La Guerra, ese ruido eterno


La guerra llama a la puerta. ¿Hay una música para la guerra o solamente ruido? ¿Qué música será la del este siglo, una vez comprobado que lo que trae de nuevo es banal y lo que hereda del pasado es atroz? Ni siquiera la más provocadora y procaz composición de hip-hop se acerca a la necesidad estética de expresar las consecuencias de la real demencia de gobernantes como Putin; ni de expresar la trituración de la verdad o la monstruosidad de la guerra moderna, en la que los combatientes no mueren porque están ocupados en matar civiles. Creo que es urgente que el gran arte de este siglo abandone la frivolidad a toda orquesta y mire en el pasado para recuperar la seriedad que requiere tanto horror.

Las ciudades símbolo ya no son la sofisticada París o la histórica Roma, sino la perforada Alepo o la, desgraciadamente por perforar, Kiev.
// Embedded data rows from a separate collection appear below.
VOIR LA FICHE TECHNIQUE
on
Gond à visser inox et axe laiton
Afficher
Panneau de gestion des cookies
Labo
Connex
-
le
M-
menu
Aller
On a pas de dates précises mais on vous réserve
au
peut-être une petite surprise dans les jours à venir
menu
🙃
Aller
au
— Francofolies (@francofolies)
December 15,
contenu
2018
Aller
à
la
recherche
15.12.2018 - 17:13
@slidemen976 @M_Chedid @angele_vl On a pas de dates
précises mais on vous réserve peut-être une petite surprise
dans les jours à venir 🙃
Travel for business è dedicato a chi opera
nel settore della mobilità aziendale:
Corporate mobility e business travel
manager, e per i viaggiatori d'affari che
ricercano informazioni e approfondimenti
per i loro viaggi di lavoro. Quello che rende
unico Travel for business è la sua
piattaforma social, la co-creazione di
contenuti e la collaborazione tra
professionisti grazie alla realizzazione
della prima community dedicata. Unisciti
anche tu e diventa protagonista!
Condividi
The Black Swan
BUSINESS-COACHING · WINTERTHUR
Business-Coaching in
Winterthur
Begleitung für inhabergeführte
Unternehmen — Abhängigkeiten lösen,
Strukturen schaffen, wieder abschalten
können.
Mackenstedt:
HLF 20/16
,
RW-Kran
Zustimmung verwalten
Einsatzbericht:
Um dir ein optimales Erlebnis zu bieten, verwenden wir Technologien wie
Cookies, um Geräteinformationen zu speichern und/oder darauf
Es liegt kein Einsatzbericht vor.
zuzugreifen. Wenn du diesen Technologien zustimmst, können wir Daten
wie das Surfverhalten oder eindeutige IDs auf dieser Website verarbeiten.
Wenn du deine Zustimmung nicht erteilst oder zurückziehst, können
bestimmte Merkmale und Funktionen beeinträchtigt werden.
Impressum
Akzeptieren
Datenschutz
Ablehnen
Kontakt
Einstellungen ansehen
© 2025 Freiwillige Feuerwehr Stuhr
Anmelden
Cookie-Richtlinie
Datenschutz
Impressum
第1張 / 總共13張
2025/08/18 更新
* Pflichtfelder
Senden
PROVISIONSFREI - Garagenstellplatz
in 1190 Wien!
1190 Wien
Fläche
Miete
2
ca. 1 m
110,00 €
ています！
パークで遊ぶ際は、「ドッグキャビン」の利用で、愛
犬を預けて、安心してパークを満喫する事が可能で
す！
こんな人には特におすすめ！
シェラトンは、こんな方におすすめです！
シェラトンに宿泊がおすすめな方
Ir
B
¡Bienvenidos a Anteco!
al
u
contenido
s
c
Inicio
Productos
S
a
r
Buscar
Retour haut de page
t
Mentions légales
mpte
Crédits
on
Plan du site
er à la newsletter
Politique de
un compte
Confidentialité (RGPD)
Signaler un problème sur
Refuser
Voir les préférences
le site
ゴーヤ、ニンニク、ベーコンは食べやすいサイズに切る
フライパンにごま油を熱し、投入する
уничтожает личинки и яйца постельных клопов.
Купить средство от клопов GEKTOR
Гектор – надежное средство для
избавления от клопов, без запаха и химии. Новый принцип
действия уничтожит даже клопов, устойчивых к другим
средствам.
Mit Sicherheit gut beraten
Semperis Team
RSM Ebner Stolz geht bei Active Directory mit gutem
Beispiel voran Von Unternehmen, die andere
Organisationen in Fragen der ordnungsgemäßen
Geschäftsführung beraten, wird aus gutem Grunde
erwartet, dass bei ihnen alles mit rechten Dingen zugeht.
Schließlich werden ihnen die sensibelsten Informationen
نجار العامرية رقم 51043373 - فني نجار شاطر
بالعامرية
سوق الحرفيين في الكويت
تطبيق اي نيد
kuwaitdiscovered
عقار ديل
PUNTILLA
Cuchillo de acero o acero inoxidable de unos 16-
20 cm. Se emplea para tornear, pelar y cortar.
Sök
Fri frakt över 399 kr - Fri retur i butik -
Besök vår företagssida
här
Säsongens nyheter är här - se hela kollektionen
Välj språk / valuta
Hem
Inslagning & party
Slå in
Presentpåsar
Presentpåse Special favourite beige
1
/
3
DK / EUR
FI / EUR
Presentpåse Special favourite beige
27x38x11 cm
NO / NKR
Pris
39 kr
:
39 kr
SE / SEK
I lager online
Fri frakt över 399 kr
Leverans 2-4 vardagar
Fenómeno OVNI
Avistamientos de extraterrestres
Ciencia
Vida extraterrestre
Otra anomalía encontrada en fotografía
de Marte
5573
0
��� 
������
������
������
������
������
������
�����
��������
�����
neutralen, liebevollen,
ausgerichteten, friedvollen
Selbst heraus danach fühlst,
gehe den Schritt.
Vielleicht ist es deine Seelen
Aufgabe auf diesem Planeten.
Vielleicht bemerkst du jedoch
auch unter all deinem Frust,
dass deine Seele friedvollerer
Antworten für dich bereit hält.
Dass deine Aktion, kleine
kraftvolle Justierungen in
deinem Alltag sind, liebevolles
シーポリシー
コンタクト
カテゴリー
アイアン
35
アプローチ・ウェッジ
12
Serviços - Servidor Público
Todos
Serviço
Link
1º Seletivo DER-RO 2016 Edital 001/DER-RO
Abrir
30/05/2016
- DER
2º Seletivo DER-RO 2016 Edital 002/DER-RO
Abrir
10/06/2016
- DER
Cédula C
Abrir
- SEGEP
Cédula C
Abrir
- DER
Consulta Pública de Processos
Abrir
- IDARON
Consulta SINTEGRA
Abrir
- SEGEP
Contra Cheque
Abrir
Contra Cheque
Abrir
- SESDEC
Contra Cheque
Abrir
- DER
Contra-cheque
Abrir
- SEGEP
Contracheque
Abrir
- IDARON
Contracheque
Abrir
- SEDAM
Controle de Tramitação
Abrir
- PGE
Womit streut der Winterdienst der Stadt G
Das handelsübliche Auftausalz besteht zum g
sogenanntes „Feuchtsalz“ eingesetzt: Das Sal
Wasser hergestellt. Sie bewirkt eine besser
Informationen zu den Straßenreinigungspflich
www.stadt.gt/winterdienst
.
Quizá las voces desoladas de la soprano en la tercera sinfonía de Gorecky, coronando el crescendo de la orquesta desde los guturales bajos a los trinos del violín antes de que una nota de arpa le de entrada para que llore todas las muertes que han de venir, sean para que la historia muestre su tozudez en no abandonar la escena, como pretendía un naif Fukuyama. Quizá ha llegado el momento de renegar del lado oscuro de la filosofía de Nietzsche, respetando su lado luminoso. Su pretensión de ensalzar al superhombre es, tras el siglo XX su mayor error. Su odio a la democracia y su fascinación con el ejercicio del poder, aún sublimado, la guerra y la crueldad no puede ser enmascarado por ninguna interpretación benevolente, pues la realidad ruidosa de la maldad debe ser compensada por la melodía eterna de la compasión y el trabajo en común que construye y reconstruye lo que los superhombres destruyen. Curiosamente, le anticipó a Europa que la excitación de Rusia la uniría.

Alex Ross, crítico musical de la conocida revista New Yorker, es el autor de un libro muy celebrado. Su título irónico, “el ruido eterno”, se ocupa de establecer el territorio en el que se ha movido la música en el siglo XX. Ernst Gombrich lamentó en su biografía la trayectoria que tomó el arte en ese siglo, —lo ejemplifica en la desgracia de haber vivido una época en la que se consideró una obra de arte a La Fontaine de Duchamp, que sólo era un vulgar urinario sobre un pedestal—. Ese lamento se extendió también a la música del siglo que, rompiendo con el canon melódico, tomo una deriva en la que pretendía medir la calidad por la ausencia de interés del público en general. Imaginen un chef tanto más satisfecho cuanta menos gente acudiera a su restaurante.

Alex Ross escribió su libro para ayudar a comprender esta época de ruptura absoluta con la música que acabada en Mahler empezaba con Schöenberg una aventura que alejó a algunos melómanos de las salas de concierto. Una aventura que tuvo episodios tan cómicos como la obra 4’ 33” (cuatro minutos y 33 segundos) de John Cage, que pueden disfrutar en https://acortar.link/tFdZ7I. Ni siquiera el carácter sagrado del silencio justificaba esa farsa. Probablemente con el “blanco sobre blanco” de Malevich, La Fontaine ya mencionada, la “merde de artista” de Piero Manzoni y la “habitación vacía” de Martín Creed se estableció la frontera entre el arte genuino y la carcajada cínica que se burla de los incautos.

Para ayudar a desentrañar tanto enredo en el campo de la música, Ross corre el telón de su sala de conciertos y nos da la oportunidad de escuchar obras magistrales producto de ese mirar al vacío de artistas genuinos, geniales como Stravinski, Berg, Gorecky o Britten. Animo a quien no comprenda el arte del siglo XX a entrar en él por la música y la acompañe con el arte plástico epocal. Esa puerta es la que nos abre Alex Ross con su libro. De esta forma se vislumbrará que un siglo con dos guerras mundiales atroces y un holocausto monstruoso, el renacer de las religiones más supersticiosas, el atosigamiento de la publicidad, el ruido de las ciudades y la neurosis generalizada necesitaba una música que, como en la película Psicosis, helara la sangre en las venas. Un siglo que llegó exhausto al año 2000 para entregar su vida al relevo, el siglo XXI, que debía ser el de lo suave, lo digital, la comunicación universal y la prosperidad condicionada al planeta, y, de repente, en apenas veinte años, es ya el siglo de la codicia financiera irresponsable, de la expansión de una enfermedad vírica mortal y, de nuevo, del sufrimiento insoportable de la guerra irracional.